Practice limitations present new challenges for coaches

%22We+are+three+points+away%2C%22+is+what+head+coach+Katie+Falco+said+to+the+team+before+moving+on+to+win+the+match+against+Pittsburg+State+on+Nov.+14%2C+2019+at+Hyland+Arena.+

James Tananan Kamnuedkhun

“We are three points away,” is what head coach Katie Falco said to the team before moving on to win the match against Pittsburg State on Nov. 14, 2019 at Hyland Arena.

Billy Woods, Reporter

Sports are back! 

While a few teams are able to compete this season, most are having to practice in a way like never before while waiting to compete. Teams are now able to have socially distanced practices and non-contact days on the field and court. 

“It’s just been good to have the student athletes back,” women’s lacrosse head coach Jack Cribbin said. “Something is better than nothing.” 

Last spring, the women’s lacrosse team was one of the premier programs in the country, even boasting a number one overall ranking for much of the season. With seniors aplenty, Lindenwood was set to host the national championship in Hunter Stadium, before COVID forced the cancellation of the season and the abrupt end of lacrosse careers. 

“Last year still stings,” Cribbin said, “but we returned some key players from last year.” 

Because of those returning players, the culture and chemistry that was previously established haven’t been affected by the current COVID practice protocols.  

Although the team is outside and on a field, they still can’t scrimmage against one another or be together as a complete team. Instead, the team splits into different 10-person “pods” to work on individual skills like passing and shooting. 

“It’s an opportunity to teach some things and spend time on stuff that we would’ve sped through in the past,” Cribbin said.  

Another team that had their season cut short from the spring cancellations was the women’s basketball team coached by Katie Falco. 
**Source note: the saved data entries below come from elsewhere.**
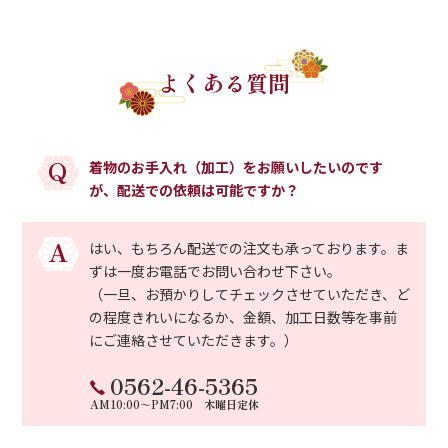
よくある質問
Q
着物のお手入れ（加工）をお願いしたいのです
が、配送での依頼は可能ですか？
A
はい、もちろん配送での注文も承っております。ま
ずは一度お電話でお問い合わせ下さい。
（一旦、お預かりしてチェックさせていただき、ど
の程度きれいになるか、金額、加工日数等を事前
にご連絡させていただきます。）
0562-46-5365
AM10:00～PM7:00 木曜日定休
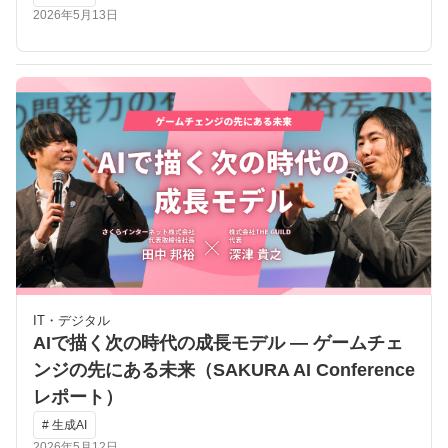
2026年5月13日
IT・デジタル
AIで描く次の時代の成長モデル ― ゲームチェ
ンジの先にある未来（SAKURA AI Conference
レポート）
# 生成AI
2026年5月12日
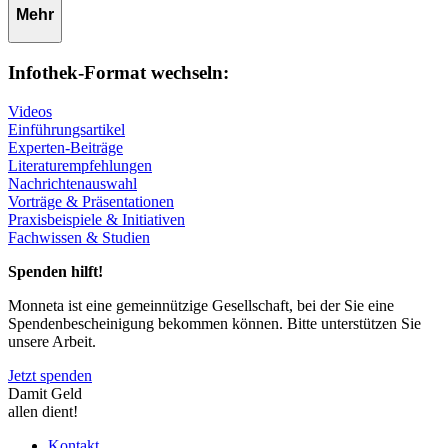
Mehr
Infothek-Format wechseln:
Videos
Einführungsartikel
Experten-Beiträge
Literaturempfehlungen
Nachrichtenauswahl
Vorträge & Präsentationen
Praxisbeispiele & Initiativen
Fachwissen & Studien
Spenden hilft!
Monneta ist eine gemeinnützige Gesellschaft, bei der Sie eine
Spendenbescheinigung bekommen können. Bitte unterstützen Sie
unsere Arbeit.
Jetzt spenden
Damit Geld
allen dient!
Kontakt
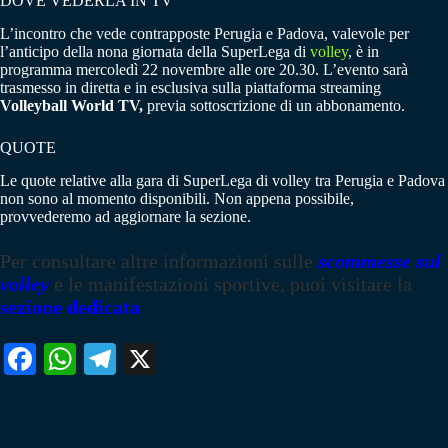
DOVE VEDERLA IN TV
L’incontro che vede contrapposte Perugia e Padova, valevole per
l’anticipo della nona giornata della SuperLega di
volley
, è in
programma mercoledì 22 novembre alle ore 20.30. L’evento sarà
trasmesso in diretta e in esclusiva sulla piattaforma streaming
Volleyball World TV,
previa sottoscrizione di un abbonamento.
QUOTE
Le quote relative alla gara di SuperLega di volley tra Perugia e Padova
non sono al momento disponibili. Non appena possibile,
provvederemo ad aggiornare la sezione.
Per consultare altre informazioni sulle
scommesse sul
volley
e le manifestazioni sportive, puoi visitare la
sezione dedicata
Fa
W
Te
X
ce
ha
le
bo
ts
gr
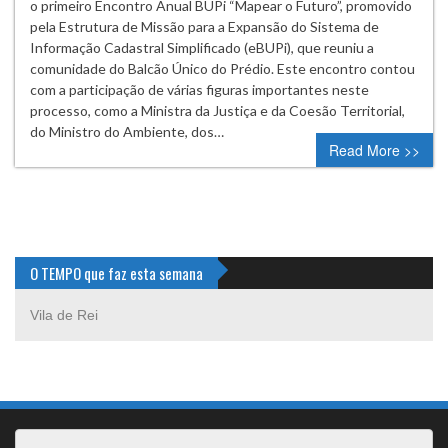
o primeiro Encontro Anual BUPi “Mapear o Futuro”, promovido
pela Estrutura de Missão para a Expansão do Sistema de
Informação Cadastral Simplificado (eBUPi), que reuniu a
comunidade do Balcão Único do Prédio. Este encontro contou
com a participação de várias figuras importantes neste
processo, como a Ministra da Justiça e da Coesão Territorial,
do Ministro do Ambiente, dos…
Read More >>
O TEMPO que faz esta semana
Vila de Rei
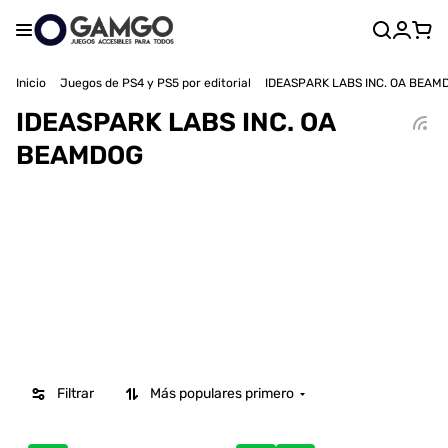
Inicio
Juegos de PS4 y PS5 por editorial
IDEASPARK LABS INC. OA BEAM
IDEASPARK LABS INC. OA
BEAMDOG
Filtrar
Más populares primero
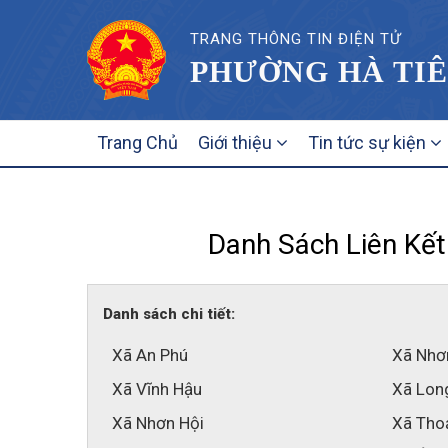
TRANG THÔNG TIN ĐIỆN TỬ
PHƯỜNG HÀ TIÊ
MAIN
Trang Chủ
Giới thiệu
Tin tức sự kiện
NAVIGATION
Danh Sách Liên Kết
Danh sách chi tiết:
Xã An Phú
Xã Nhơ
Xã Vĩnh Hậu
Xã Lon
Xã Nhơn Hội
Xã Tho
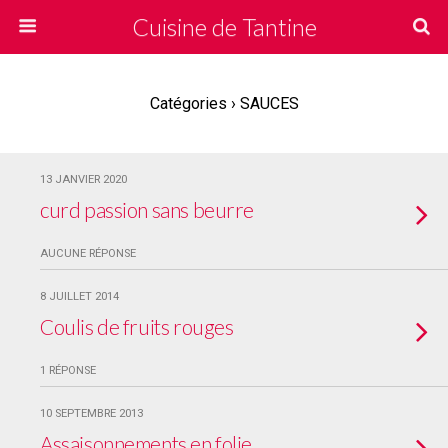
Cuisine de Tantine
Catégories ›
SAUCES
13 JANVIER 2020
curd passion sans beurre
AUCUNE RÉPONSE
8 JUILLET 2014
Coulis de fruits rouges
1 RÉPONSE
10 SEPTEMBRE 2013
Assaisonnements en folie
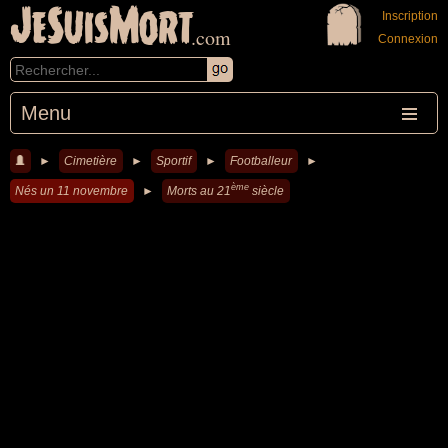
JeSuisMort
Inscription
.com
Connexion
Menu
►
Cimetière
►
Sportif
►
Footballeur
►
ème
Nés un 11 novembre
►
Morts au 21
siècle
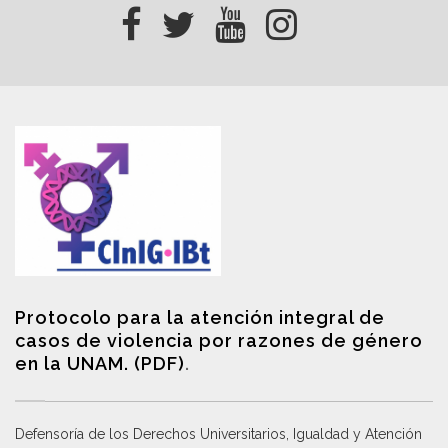
Protocolo para la atención integral de
casos de violencia por razones de género
en la UNAM. (PDF)
.
Defensoría de los Derechos Universitarios, Igualdad y Atención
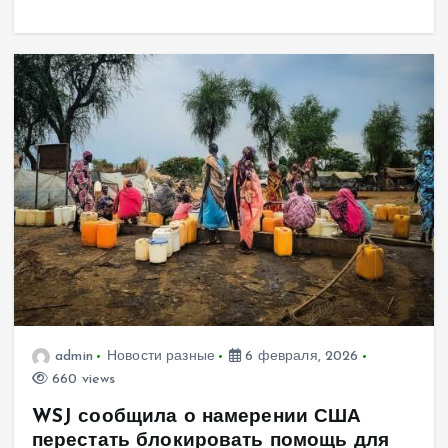
admin
Новости разные
6 февраля, 2026
660 views
WSJ сообщила о намерении США
перестать блокировать помощь для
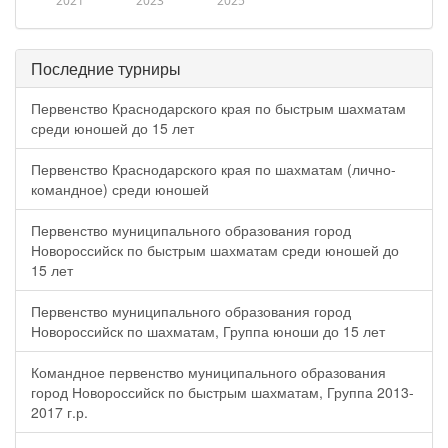
2021
2023
2025
Последние турниры
Первенство Краснодарского края по быстрым шахматам
среди юношей до 15 лет
Первенство Краснодарского края по шахматам (лично-
командное) среди юношей
Первенство муниципального образования город
Новороссийск по быстрым шахматам среди юношей до
15 лет
Первенство муниципального образования город
Новороссийск по шахматам, Группа юноши до 15 лет
Командное первенство муниципального образования
город Новороссийск по быстрым шахматам, Группа 2013-
2017 г.р.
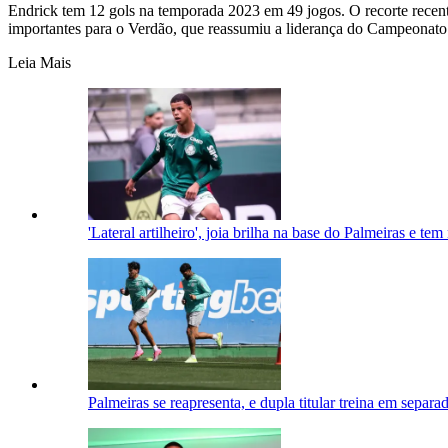
Endrick tem 12 gols na temporada 2023 em 49 jogos. O recorte recent
importantes para o Verdão, que reassumiu a liderança do Campeonato 
Leia Mais
'Lateral artilheiro', joia brilha na base do Palmeiras e t
Palmeiras se reapresenta, e dupla titular treina em separa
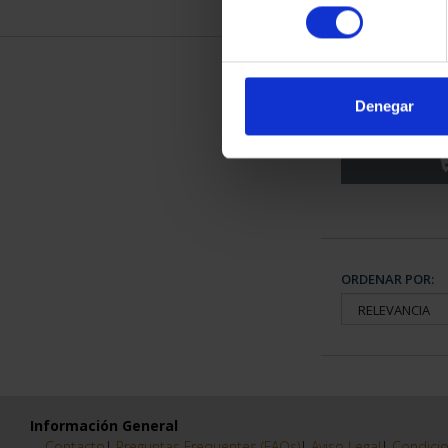
consentimiento
CIUDADES PAT
TO
Denegar
73,
ORDENAR POR:
Información General
Contacto
|
Preguntas Frequentes (FAQs)
|
Aviso Legal
|
Condicio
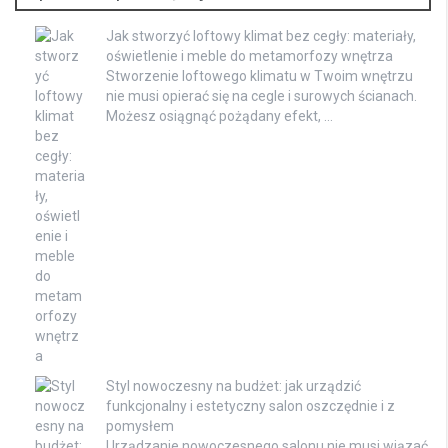
Jak stworzyć loftowy klimat bez cegły: materiały,
oświetlenie i meble do metamorfozy wnętrza
Stworzenie loftowego klimatu w Twoim wnętrzu
nie musi opierać się na cegle i surowych ścianach.
Możesz osiągnąć pożądany efekt, …
Styl nowoczesny na budżet: jak urządzić
funkcjonalny i estetyczny salon oszczędnie i z
pomysłem
Urządzanie nowoczesnego salonu nie musi wiązać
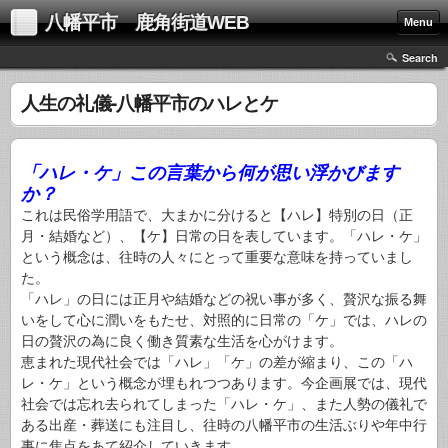
八幡平市 鹿角街道WEB
Menu
Search
人生の礼儀-八幡平市のハレとケ
「ハレ・ケ」この言葉から何が思い浮かびます
か？
これは民俗学用語で、大まかに分けると【ハレ】特別の日（正
月・結婚など）、【ケ】日常の日を表しています。「ハレ・ケ」
という概念は、往時の人々にとって重要な意味を持っていまし
た。
「ハレ」の日には正月や結婚などの祝い事が多く、贅沢な振る舞
いをして心に潤いをもたせ、対照的に日常の「ケ」では、ハレの
日の贅沢の為に良く働き質素な生活を心がけます。
恵まれた現代社会では「ハレ」「ケ」の差が縮まり、この「ハ
レ・ケ」という概念が埋もれつつあります。今企画展では、現代
社会では忘れ去られてしまった「ハレ・ケ」、また人勢の儀礼で
ある出産・葬送にも注目し、往時の八幡平市の生活ぶりや年中行
事に焦点をあて紹介していきます。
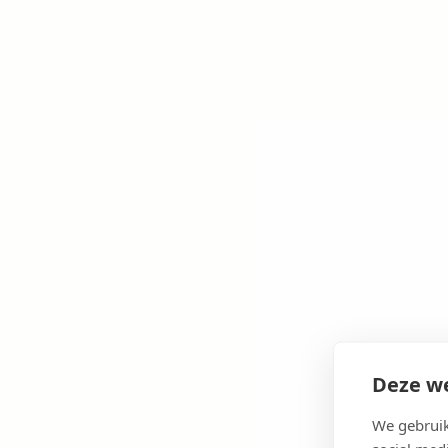
Deze we
We gebruik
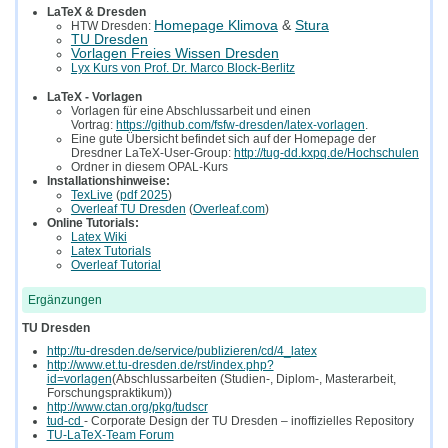
LaTeX & Dresden
Homepage Klimova
&
Stura
HTW Dresden:
TU Dresden
Vorlagen Freies Wissen Dresden
Lyx Kurs von Prof. Dr. Marco Block-Berlitz
LaTeX - Vorlagen
Vorlagen für eine Abschlussarbeit und einen
Vortrag:
https://github.com/fsfw-dresden/latex-vorlagen
.
Eine gute Übersicht befindet sich auf der Homepage der
Dresdner LaTeX-User-Group:
http://tug-dd.kxpq.de/Hochschulen
Ordner in diesem OPAL-Kurs
Installationshinweise:
TexLive
(
pdf 2025
)
Overleaf TU Dresden
(
Overleaf.com
)
Online Tutorials:
Latex Wiki
Latex Tutorials
Overleaf Tutorial
Ergänzungen
TU Dresden
http://tu-dresden.de/service/publizieren/cd/4_latex
http://www.et.tu-dresden.de/rst/index.php?
id=vorlagen
(Abschlussarbeiten (Studien-, Diplom-, Masterarbeit,
Forschungspraktikum))
http://www.ctan.org/pkg/tudscr
tud-cd
- Corporate Design der TU Dresden – inoffizielles Repository
TU-LaTeX-Team Forum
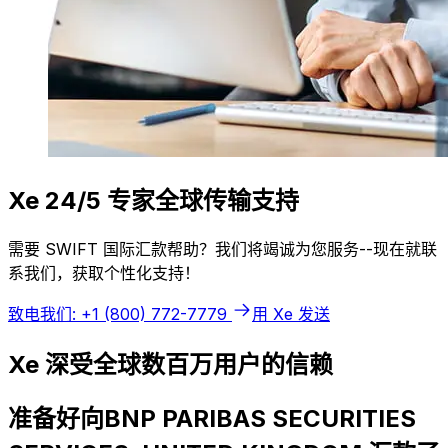
Xe 24/5 专家全球传输支持
需要 SWIFT 国际汇款帮助？我们将竭诚为您服务--现在就联
系我们，获取个性化支持！
致电我们: +1 (800) 772-7779
用 Xe 发送
Xe 深受全球数百万用户的信赖
准备好向BNP PARIBAS SECURITIES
“We’re just excited to have the opportunity to get some workouts in and some sort of normalcy,” Falco said. “It looks different than what we were anticipating and wish we could do more but we’re thankful for what we do get to do. It’s refreshing and the energy our players have is great.” 

Unlike lacrosse, the women’s basketball team is inside. But the protocols remain the same. Coaches are equipped with masks and players are in small groups to work on individual skills.  

“We’re being creative and thinking outside the box,” Falco said, “but we’re still keeping the safety of the players as the main priority.” 

With no contact, the coaches are being creative without the ability to do a practice scrimmage. In an effort to simulate a scrimmage, the coaches use cones and chairs as defenders for their players to practice around.  

Similar to lacrosse, basketball graduated a couple key seniors last spring, but Falco and her staff are confident in the ability of the players to keep the same team chemistry. 

“We invest in each other to build those relationships,” Falco said. “Whether it’s through the phone or Zoom calls, we’ve laid the foundation and we’re in a really good spot because of leadership. Now we’re on the court and we’re able to lead by example. Every player is responsible for that on our team. Our ladies care for one another.” 

During the peak quarantine months, players were without access to the gym. Although coaches don’t necessarily require any particular training from their players, there’s a certain level of trust that the coaches instill within their players to remain in shape and keep getting better. 

The closure of gyms was a concern to men’s soccer head coach Carl Hutter, who talked about a player who used his steps on his back porch to do cardio training.  

Soccer, the same as the other sports, is limited to only 10 players to a group. With no contact practices, the training is more individual focused to work on technical movements.  

“It’s been hard for the students,” Hutter said, “but they want to make it work so we’re trending in the right direction.”  

Hutter described this season as being “us against us”, as Hutter was more focused on his players in the classroom and being prepared for a season next semester. Regardless, the team is being optimistic about the future of the team moving forward. The current plan is to have “some form of a season” in the spring, according to Hutter. But championship competition play will not commence until the fall of 2021. 

“It’ll be a fair playing field,” Hutter said about preparation time for the upcoming season. “Everyone is playing under the same rules and protocols right now. We’re optimistic. Whatever we can do, we’re going to do the best with what we have.”